11 octubre 2010

De memorias (IV). Una juventud pamplonesa

Rafael García Serrano. La gran esperanza. Leí estas memorias cuando salieron, en 1983, animado por la excelente crítica que les dedicó inmediatamente José María Romera en el periódico Navarra Hoy (y que conservo, amarillenta, entre las páginas del volumen). Sin esa incitación nunca me habría acercado al libro, y mucho menos en aquel momento, cuando el ruido de sables aún podía oírse, porque yo sabía que García Serrano, columnista diario de El Alcázar, no sólo era un falangista orgulloso: era también un propagandista del golpe de estado, de cualquier golpe —militar, por supuesto— que implantara un régimen fascista, limpio de parlamentos, partidos, comunistas, demócratas, maricones y rompespañas.

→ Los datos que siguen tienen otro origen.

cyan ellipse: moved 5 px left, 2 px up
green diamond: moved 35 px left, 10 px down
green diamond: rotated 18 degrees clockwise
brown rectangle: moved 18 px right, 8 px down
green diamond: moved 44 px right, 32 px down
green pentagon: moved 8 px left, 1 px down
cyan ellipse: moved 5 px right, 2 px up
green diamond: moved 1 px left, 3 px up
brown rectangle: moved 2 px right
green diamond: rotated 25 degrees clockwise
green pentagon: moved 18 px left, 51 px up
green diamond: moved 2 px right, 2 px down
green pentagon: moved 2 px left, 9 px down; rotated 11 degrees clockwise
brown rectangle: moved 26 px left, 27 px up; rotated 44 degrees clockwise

Todo ello se confirmó leyendo La gran esperanza. Seguidor entusiasta de José Antonio sin haber cumplido veinte años, García Serrano mantuvo los ensueños nacionalsindicalistas hasta la muerte, en 1988. Su mundo era el de la revolución pendiente y la democracia orgánica, un territorio de heroísmos, correajes y pistolas, cara al sol con la camisa nueva. Consecuentemente, el libro está plagado de lamentos por tanta traición a España de los que abdicaron de los sueños fascistas, y de rabia porque un caballero español tuviera que ver gobernando, a poco de la muerte de Franco, a reconvertidos oportunistas, blandengues de centro y, ay, gentuza de izquierdas.

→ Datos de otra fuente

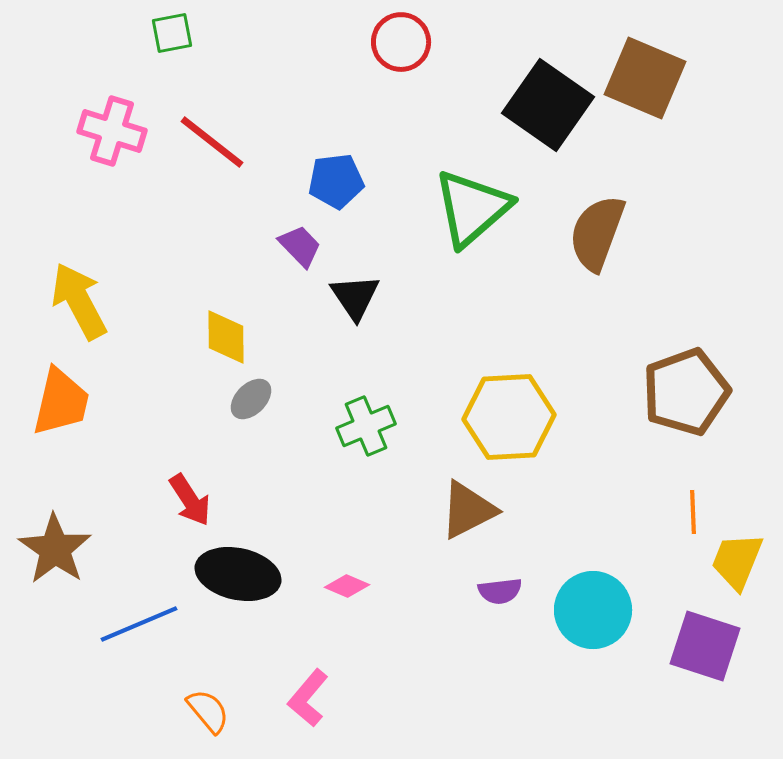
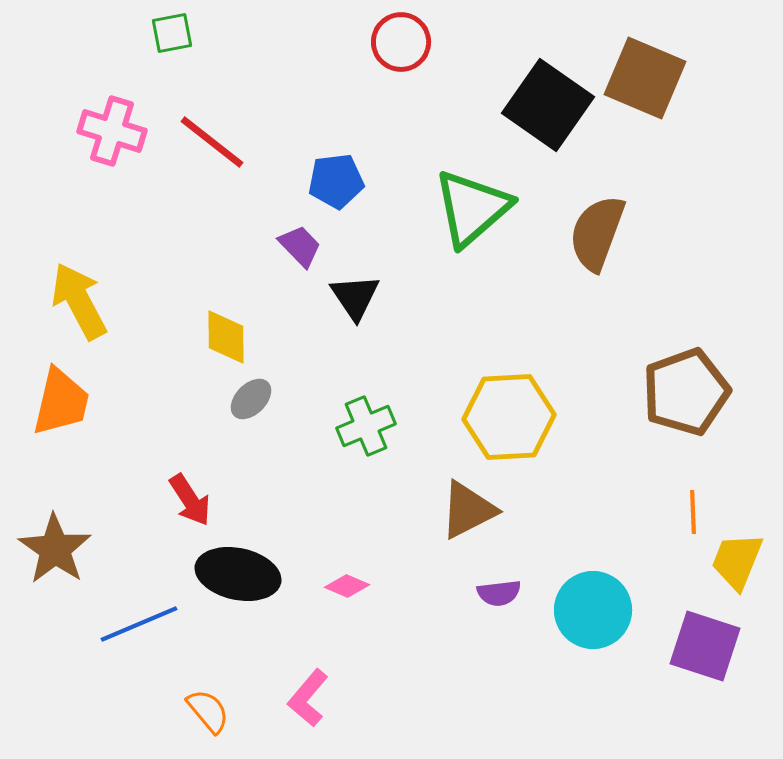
purple semicircle: moved 1 px left, 2 px down
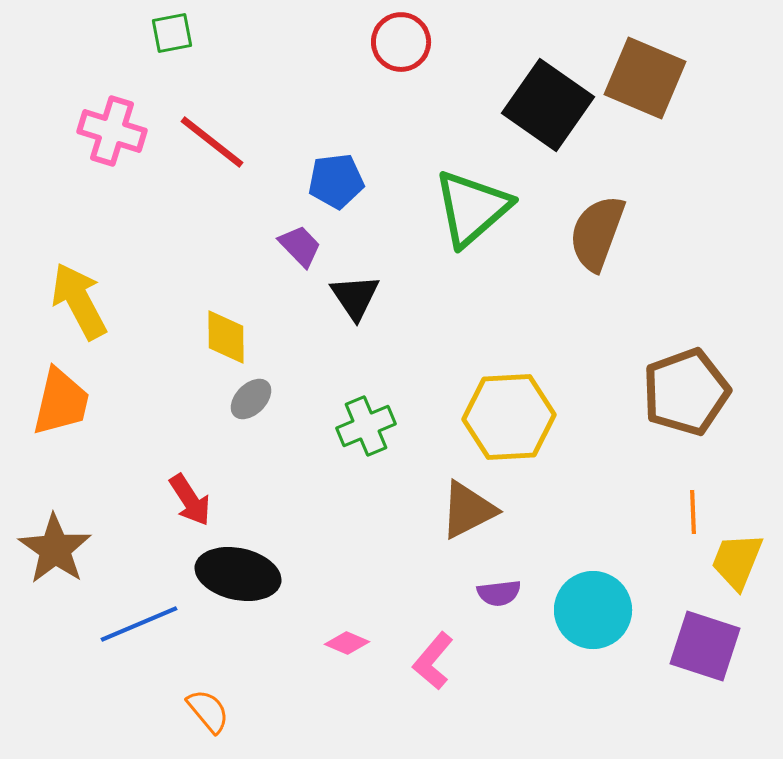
pink diamond: moved 57 px down
pink L-shape: moved 125 px right, 37 px up
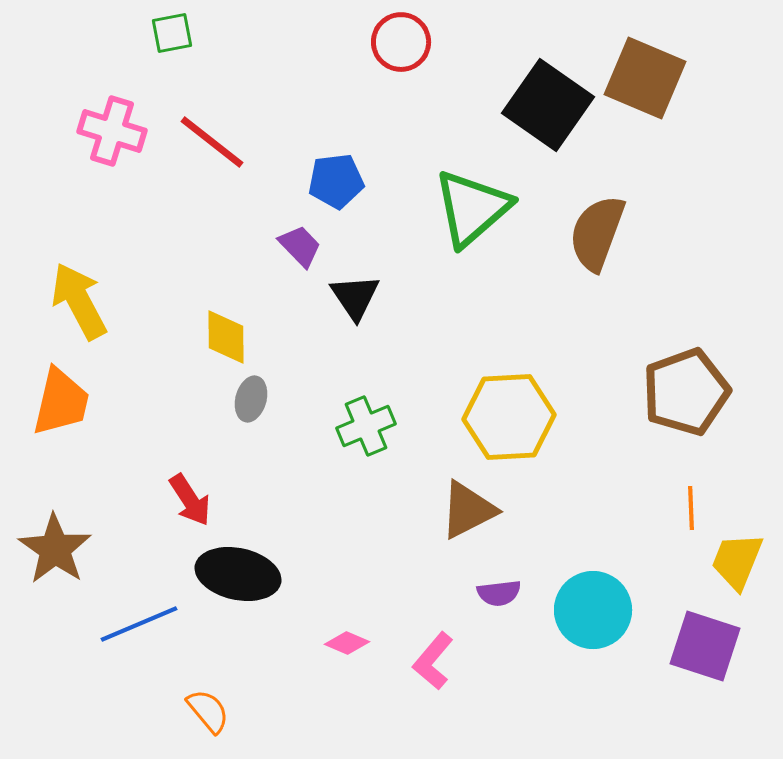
gray ellipse: rotated 30 degrees counterclockwise
orange line: moved 2 px left, 4 px up
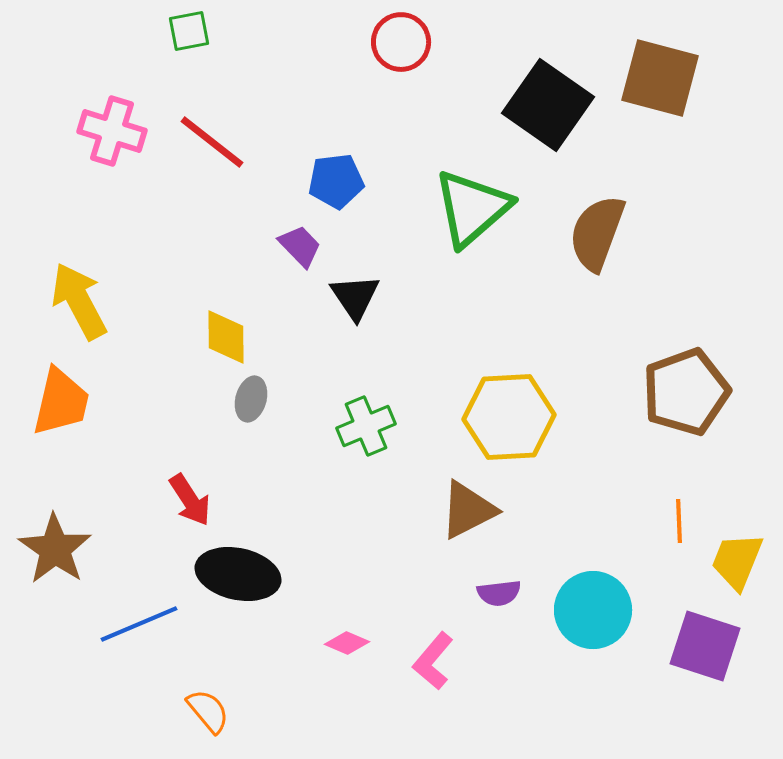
green square: moved 17 px right, 2 px up
brown square: moved 15 px right; rotated 8 degrees counterclockwise
orange line: moved 12 px left, 13 px down
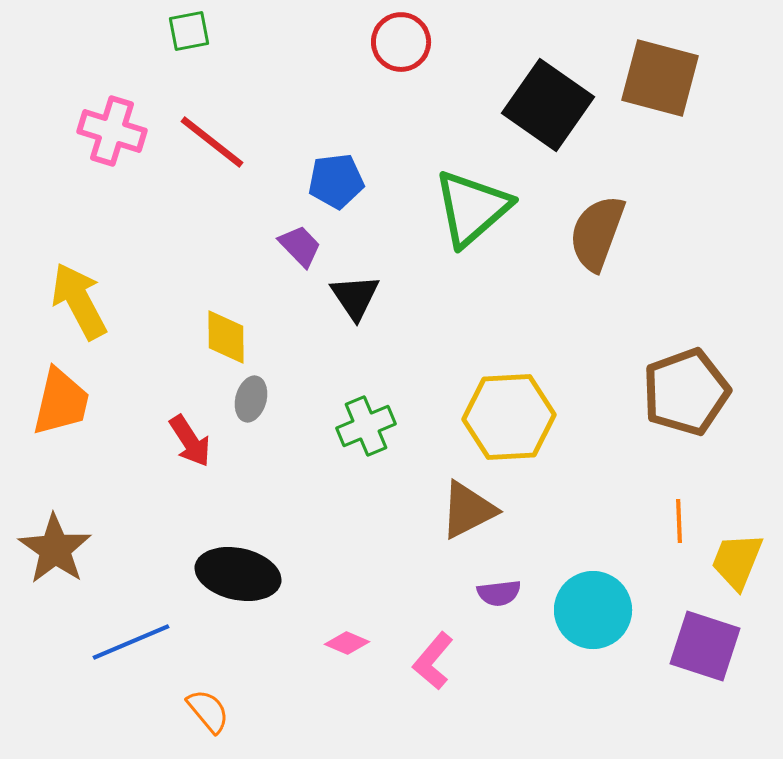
red arrow: moved 59 px up
blue line: moved 8 px left, 18 px down
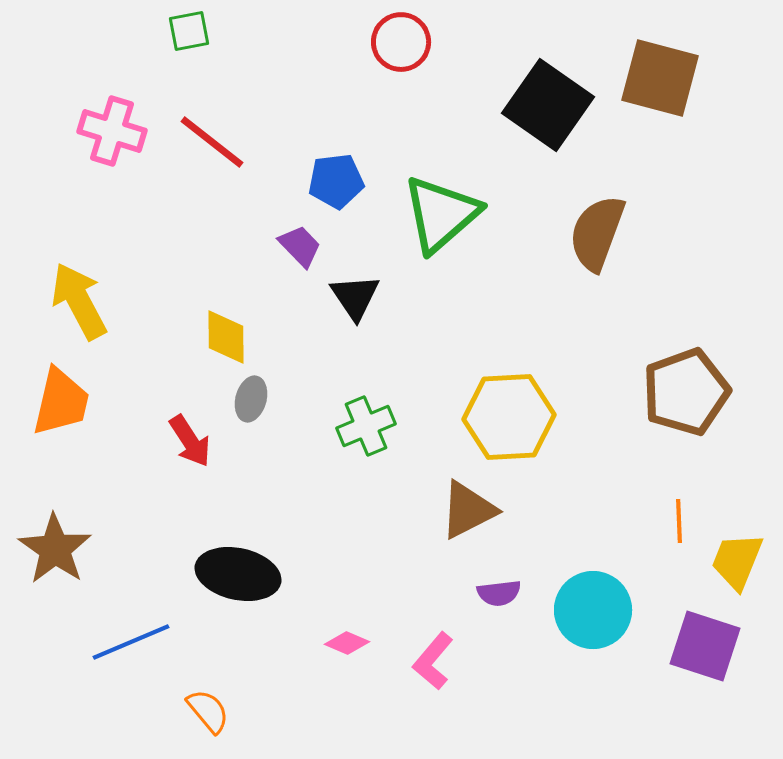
green triangle: moved 31 px left, 6 px down
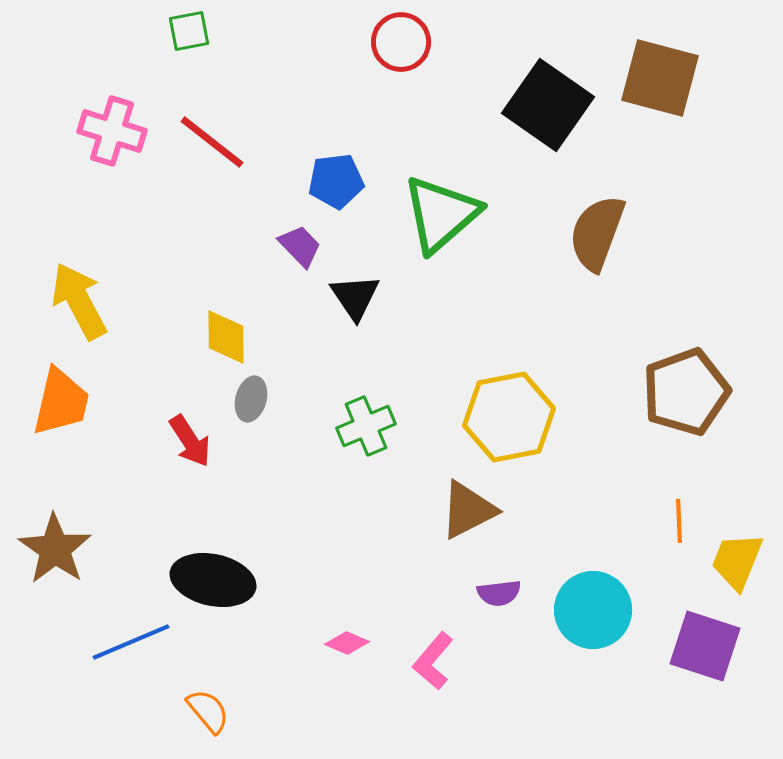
yellow hexagon: rotated 8 degrees counterclockwise
black ellipse: moved 25 px left, 6 px down
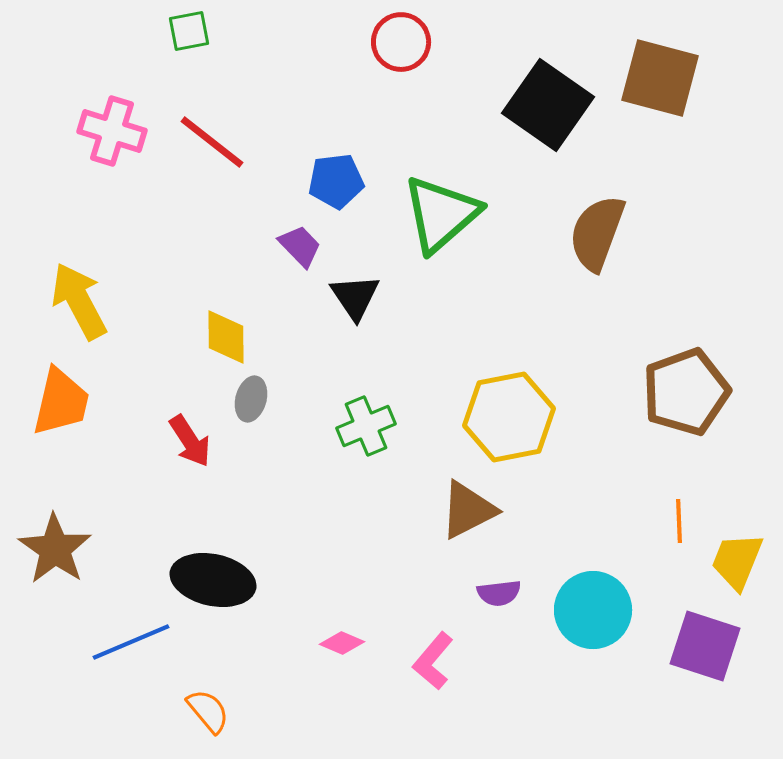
pink diamond: moved 5 px left
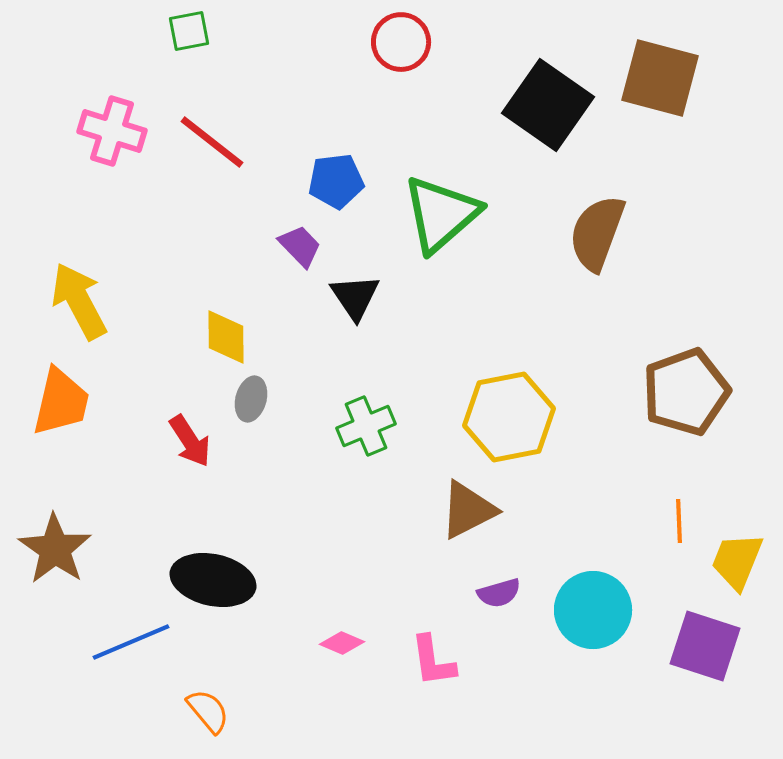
purple semicircle: rotated 9 degrees counterclockwise
pink L-shape: rotated 48 degrees counterclockwise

Pero este libro tiene, también, otras dimensiones. En especial, la evocación, en un estilo vibrante, de gran escritor, de una Pamplona de la que yo quería saber lo más posible, la Pamplona de los años treinta, ultraconservadora y clerical, bien nutrida de esa gente que tanto hizo para que la guerra civil “acabara bien”. Sobre esa Pamplona mayoritaria, y más específicamente sobre el reducido círculo de los falangistas (ya se sabe que los carlistas eran muchos más, y más organizados, pero a García Serrano no le entusiasmaban, pese a su alianza guerrera), este libro aporta datos bien sabrosos y no pocos nombres.

Al hablarnos de la ciudad, del medio social e ideológico en que se movía, García Serrano escribe páginas muy brillantes: sobre su familia, sus amigos, sus compañeros de estudios, pero también acerca de su educación sentimental, o sobre las costumbres de aquella levítica ciudad. Y sobre todo el autor recuerda, nostálgico y emocionado, a sus conmilitones joseantonianos, que, en la vejez del autor, son dibujados con cariño y admiración, en estampas llenas de viveza y detalles que ayudan a conocer mucho mejor qué pasó en Navarra a mediados de los años treinta, y quiénes y cómo eran los que tuvieron algunos papeles importantes en la siniestra obra. Para eso, y para ver en acción a un escritor de verdad, estas memorias son de inapreciable valor.